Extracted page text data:
==================================================
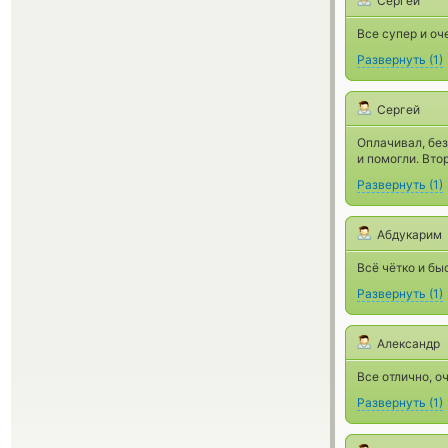
Сергей
Все супер и оч
Развернуть
(
1
)
Сергей
Оплачивал, без
и помогли. Вто
Развернуть
(
1
)
Абдукарим
Всё чётко и бы
Развернуть
(
1
)
Александр
Все отлично, о
Развернуть
(
1
)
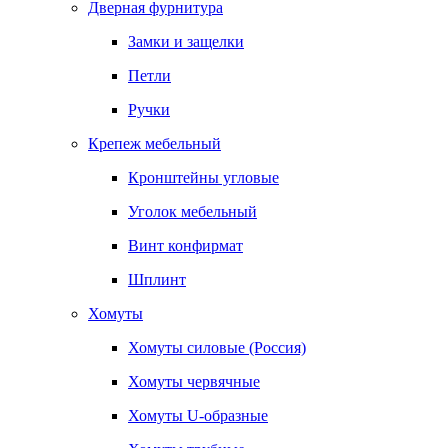
Дверная фурнитура
Замки и защелки
Петли
Ручки
Крепеж мебельный
Кронштейны угловые
Уголок мебельный
Винт конфирмат
Шплинт
Хомуты
Хомуты силовые (Россия)
Хомуты червячные
Хомуты U-образные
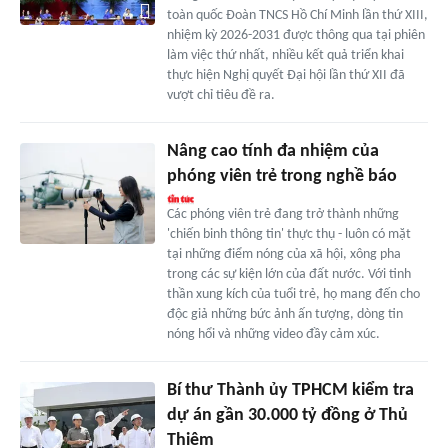
toàn quốc Đoàn TNCS Hồ Chí Minh lần thứ XIII,
nhiệm kỳ 2026-2031 được thông qua tại phiên
làm việc thứ nhất, nhiều kết quả triển khai
thực hiện Nghị quyết Đại hội lần thứ XII đã
vượt chỉ tiêu đề ra.
Nâng cao tính đa nhiệm của
phóng viên trẻ trong nghề báo
Các phóng viên trẻ đang trở thành những
'chiến binh thông tin' thực thụ - luôn có mặt
tại những điểm nóng của xã hội, xông pha
trong các sự kiện lớn của đất nước. Với tinh
thần xung kích của tuổi trẻ, họ mang đến cho
độc giả những bức ảnh ấn tượng, dòng tin
nóng hổi và những video đầy cảm xúc.
Bí thư Thành ủy TPHCM kiểm tra
dự án gần 30.000 tỷ đồng ở Thủ
Thiêm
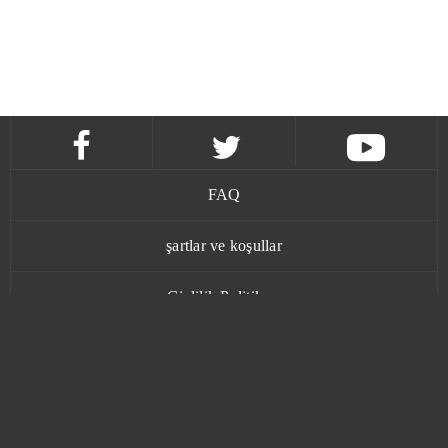
FAQ
şartlar ve koşullar
Gizlilik Politikası
İletişim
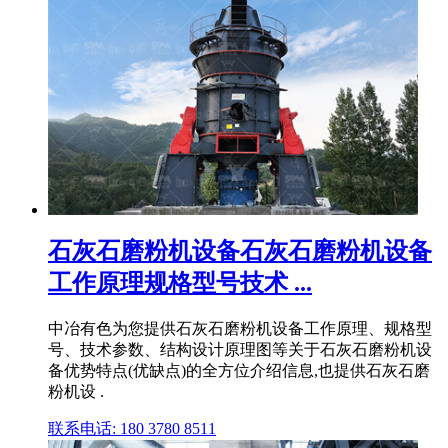
石灰石磨粉机设备石灰石磨粉机设备
工作原理规格型号技术 ...
中冶有色为您提供石灰石磨粉机设备工作原理、规格型
号、技术参数、结构设计原理图等关于石灰石磨粉机设
备优势特点(优缺点)的全方位介绍信息,也提供石灰石磨
粉机设 .
联系电话: 180 3780 8511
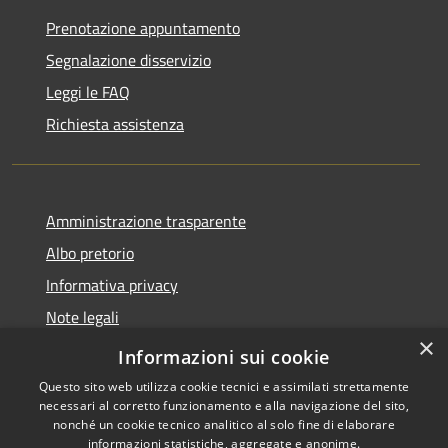
Prenotazione appuntamento
Segnalazione disservizio
Leggi le FAQ
Richiesta assistenza
Amministrazione trasparente
Albo pretorio
Informativa privacy
Note legali
×
Dichiarazione di accessibilità
Informazioni sui cookie
Questo sito web utilizza cookie tecnici e assimilati strettamente
necessari al corretto funzionamento e alla navigazione del sito,
nonché un cookie tecnico analitico al solo fine di elaborare
informazioni statistiche, aggregate e anonime.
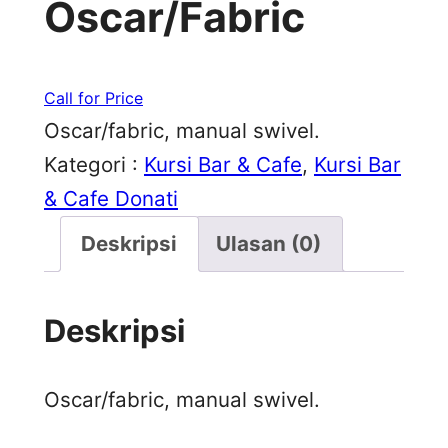
Oscar/Fabric
Call for Price
Oscar/fabric, manual swivel.
Kategori :
Kursi Bar & Cafe
, 
Kursi Bar
& Cafe Donati
Deskripsi
Ulasan (0)
Deskripsi
Oscar/fabric, manual swivel.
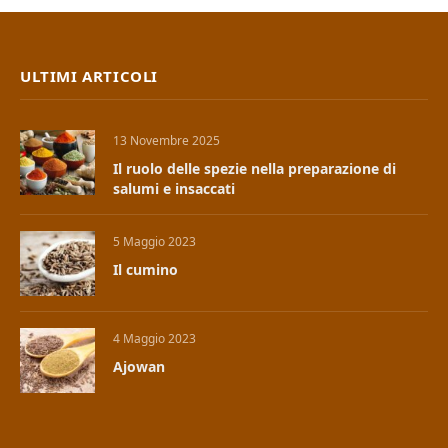
ULTIMI ARTICOLI
13 Novembre 2025
Il ruolo delle spezie nella preparazione di
salumi e insaccati
5 Maggio 2023
Il cumino
4 Maggio 2023
Ajowan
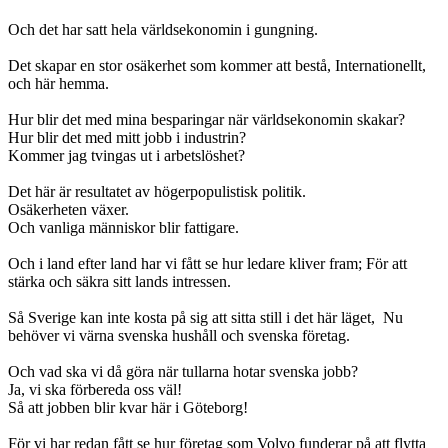
Och det har satt hela världsekonomin i gungning.
Det skapar en stor osäkerhet som kommer att bestå, Internationellt,
och här hemma.
Hur blir det med mina besparingar när världsekonomin skakar?
Hur blir det med mitt jobb i industrin?
Kommer jag tvingas ut i arbetslöshet?
Det här är resultatet av högerpopulistisk politik.
Osäkerheten växer.
Och vanliga människor blir fattigare.
Och i land efter land har vi fått se hur ledare kliver fram; För att
stärka och säkra sitt lands intressen.
Så Sverige kan inte kosta på sig att sitta still i det här läget, Nu
behöver vi värna svenska hushåll och svenska företag.
Och vad ska vi då göra när tullarna hotar svenska jobb?
Ja, vi ska förbereda oss väl!
Så att jobben blir kvar här i Göteborg!
För vi har redan fått se hur företag som Volvo funderar på att flytta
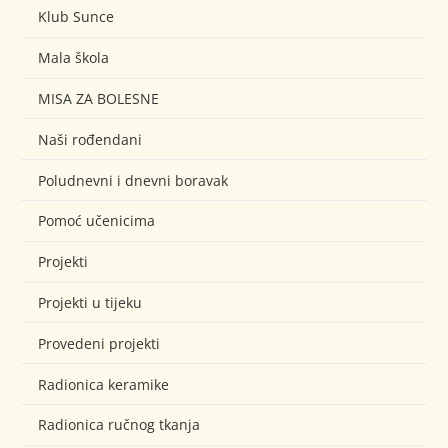
Klub Sunce
Mala škola
MISA ZA BOLESNE
Naši rođendani
Poludnevni i dnevni boravak
Pomoć učenicima
Projekti
Projekti u tijeku
Provedeni projekti
Radionica keramike
Radionica ručnog tkanja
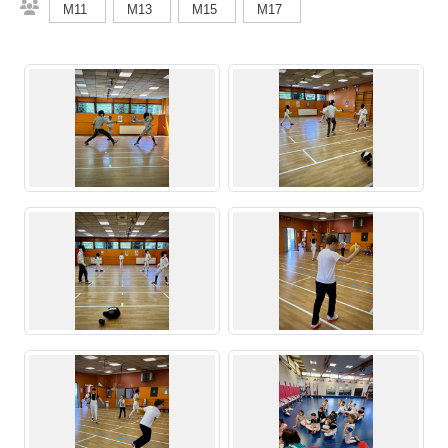
M11
M13
M15
M17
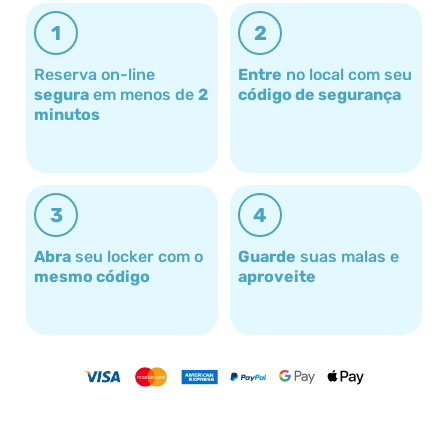
1
2
Reserva on-line
Entre
no local com seu
segura
em menos de
2
código de segurança
minutos
3
4
Abra
seu locker com o
Guarde
suas malas e
mesmo código
aproveite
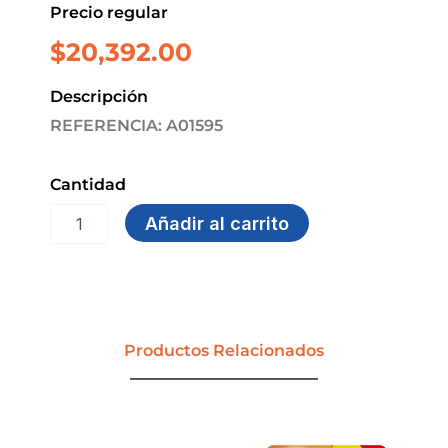
Precio regular
$
20,392.00
Descripción
REFERENCIA: A01595
Cantidad
JABON
Añadir al carrito
LIQUIDO
MANOS
3.8
ML
BRISA
DYILOP
Productos Relacionados
cantidad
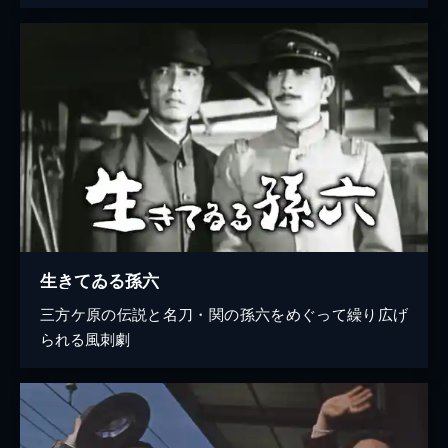
生きてゐる孫六
三方ケ原の伝説と名刀・関の孫六をめぐって繰り広げ
られる風刺劇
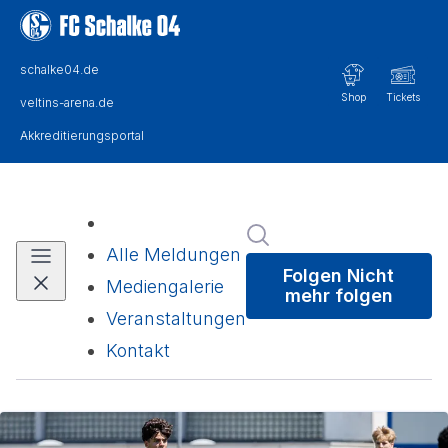
Im Newsroom suchen
Alle Meldungen
Folgen
Nicht
Mediengalerie
mehr folgen
Veranstaltungen
Kontakt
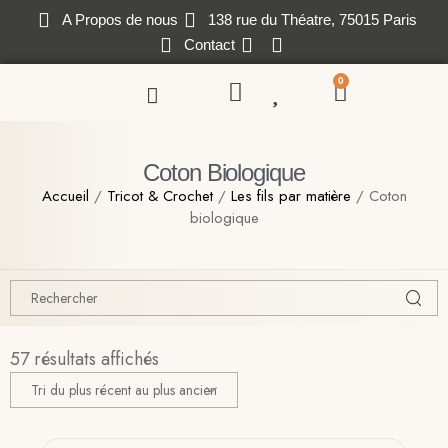
A Propos de nous
138 rue du Théatre, 75015 Paris
Contact
0
Coton Biologique
Accueil
/
Tricot & Crochet
/
Les fils par matière
/ Coton
biologique
57 résultats affichés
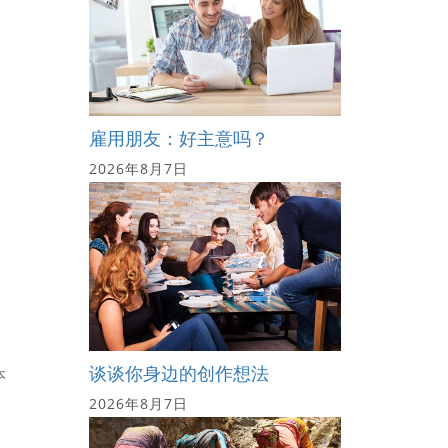
雇用朋友：好主意吗？
2026年8月7日
、
谈谈你身边的创作想法
本
2026年8月7日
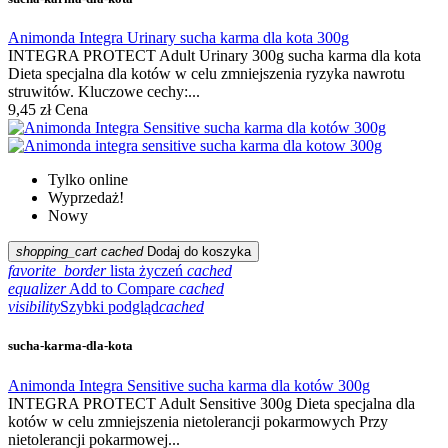
Animonda Integra Urinary sucha karma dla kota 300g
INTEGRA PROTECT Adult Urinary 300g sucha karma dla kota
Dieta specjalna dla kotów w celu zmniejszenia ryzyka nawrotu
struwitów. Kluczowe cechy:...
9,45 zł
Cena
Tylko online
Wyprzedaż!
Nowy
shopping_cart
cached
Dodaj do koszyka
favorite_border
lista życzeń
cached
equalizer
Add to Compare
cached
visibility
Szybki podgląd
cached
sucha-karma-dla-kota
Animonda Integra Sensitive sucha karma dla kotów 300g
INTEGRA PROTECT Adult Sensitive 300g Dieta specjalna dla
kotów w celu zmniejszenia nietolerancji pokarmowych Przy
nietolerancji pokarmowej...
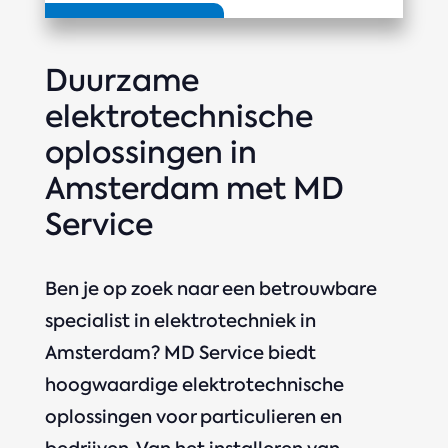
Duurzame
elektrotechnische
oplossingen in
Amsterdam met MD
Service
Ben je op zoek naar een betrouwbare
specialist in elektrotechniek in
Amsterdam? MD Service biedt
hoogwaardige elektrotechnische
oplossingen voor particulieren en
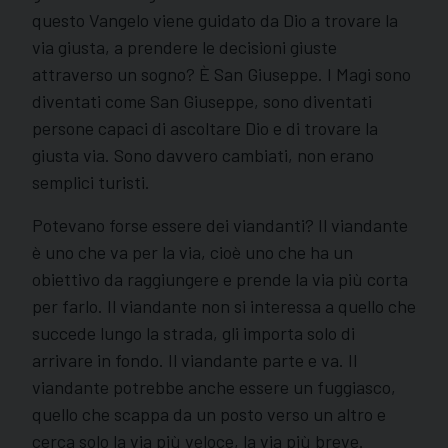
questo Vangelo viene guidato da Dio a trovare la
via giusta, a prendere le decisioni giuste
attraverso un sogno? È San Giuseppe. I Magi sono
diventati come San Giuseppe, sono diventati
persone capaci di ascoltare Dio e di trovare la
giusta via. Sono davvero cambiati, non erano
semplici turisti.
Potevano forse essere dei viandanti? Il viandante
è uno che va per la via, cioè uno che ha un
obiettivo da raggiungere e prende la via più corta
per farlo. Il viandante non si interessa a quello che
succede lungo la strada, gli importa solo di
arrivare in fondo. Il viandante parte e va. Il
viandante potrebbe anche essere un fuggiasco,
quello che scappa da un posto verso un altro e
cerca solo la via più veloce, la via più breve.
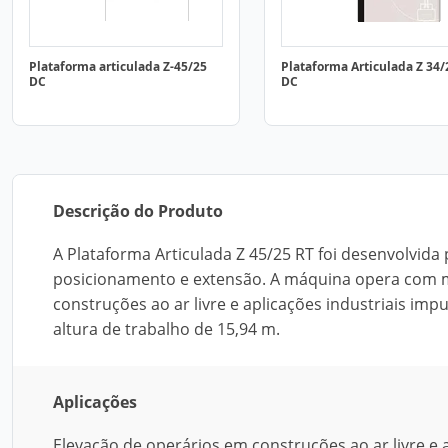
Plataforma articulada Z-45/25
Plataforma Articulada Z 34/
DC
DC
Descrição do Produto
A Plataforma Articulada Z 45/25 RT foi desenvolvida
posicionamento e extensão. A máquina opera com m
construções ao ar livre e aplicações industriais imp
altura de trabalho de 15,94 m.
Aplicações
Elevação de operários em construções ao ar livre e 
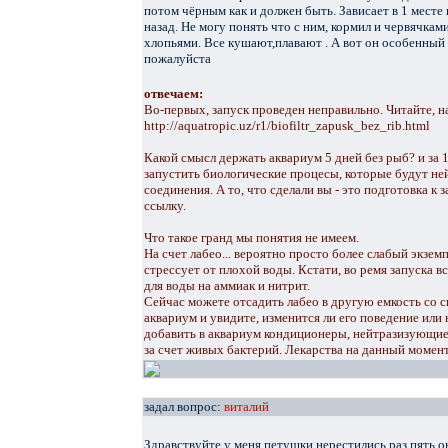
потом чёрным как и должен быть. Зависает в 1 месте
назад. Не могу понять что с ним, кормил и червячк
хлопьями. Все кушают,плавают . А вот он особенный 
пожалуйста
отвечаем:
Во-первых, запуск проведен неправильно. Читайте, н
http://aquatropic.uz/r1/biofiltr_zapusk_bez_rib.html
Какой смысл держать аквариум 5 дней без рыб? и за 1
запустить биологические процесы, которые будут не
соединения. А то, что сделали вы - это подготовка к 
ссылку.
Что такое гранд мы понятия не имеем.
На счет лабео... вероятно просто более слабый экзем
стрессует от плохой воды. Кстати, во ремя запуска в
для воды на аммиак и нитрит.
Сейчас можете отсадить лабео в другую емкость со 
аквариум и увидите, изменится ли его поведение или 
добавить в аквариум кондиционеры, нейтразизующи
за счет живых бактерий. Лекарства на данный момен
задал вопрос:
виталий
Здравствуйте,у меня петушки нерестились раз пять,о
==================================================
== Aim of the exercise ==
Repeat the lines exactly as they stand, from the opening line of the data through the line with "号、技术参数、结构设计原理图等关于石灰石磨粉机设". Pictures stay out of the copy.

== Result of the task ==
Сергей
Все супер и оч
Развернуть
(
1
)
Сергей
Оплачивал, без
и помогли. Вто
Развернуть
(
1
)
Абдукарим
Всё чётко и бы
Развернуть
(
1
)
Александр
Все отлично, о
Развернуть
(
1
)
Дверная фурнитура
Замки и защелки
Петли
Ручки
Крепеж мебельный
Кронштейны угловые
Уголок мебельный
Винт конфирмат
Шплинт
Хомуты
Хомуты силовые (Россия)
Хомуты червячные
Хомуты U-образные
toàn quốc Đoàn TNCS Hồ Chí Minh lần thứ XIII,
nhiệm kỳ 2026-2031 được thông qua tại phiên
làm việc thứ nhất, nhiều kết quả triển khai
thực hiện Nghị quyết Đại hội lần thứ XII đã
vượt chỉ tiêu đề ra.
Nâng cao tính đa nhiệm của
phóng viên trẻ trong nghề báo
Các phóng viên trẻ đang trở thành những
'chiến binh thông tin' thực thụ - luôn có mặt
tại những điểm nóng của xã hội, xông pha
trong các sự kiện lớn của đất nước. Với tinh
thần xung kích của tuổi trẻ, họ mang đến cho
độc giả những bức ảnh ấn tượng, dòng tin
nóng hổi và những video đầy cảm xúc.
Bí thư Thành ủy TPHCM kiểm tra
dự án gần 30.000 tỷ đồng ở Thủ
Thiêm
FAQ
şartlar ve koşullar
Gizlilik Politikası
İletişim
石灰石磨粉机设备石灰石磨粉机设备
工作原理规格型号技术 ...
中冶有色为您提供石灰石磨粉机设备工作原理、规格型
号、技术参数、结构设计原理图等关于石灰石磨粉机设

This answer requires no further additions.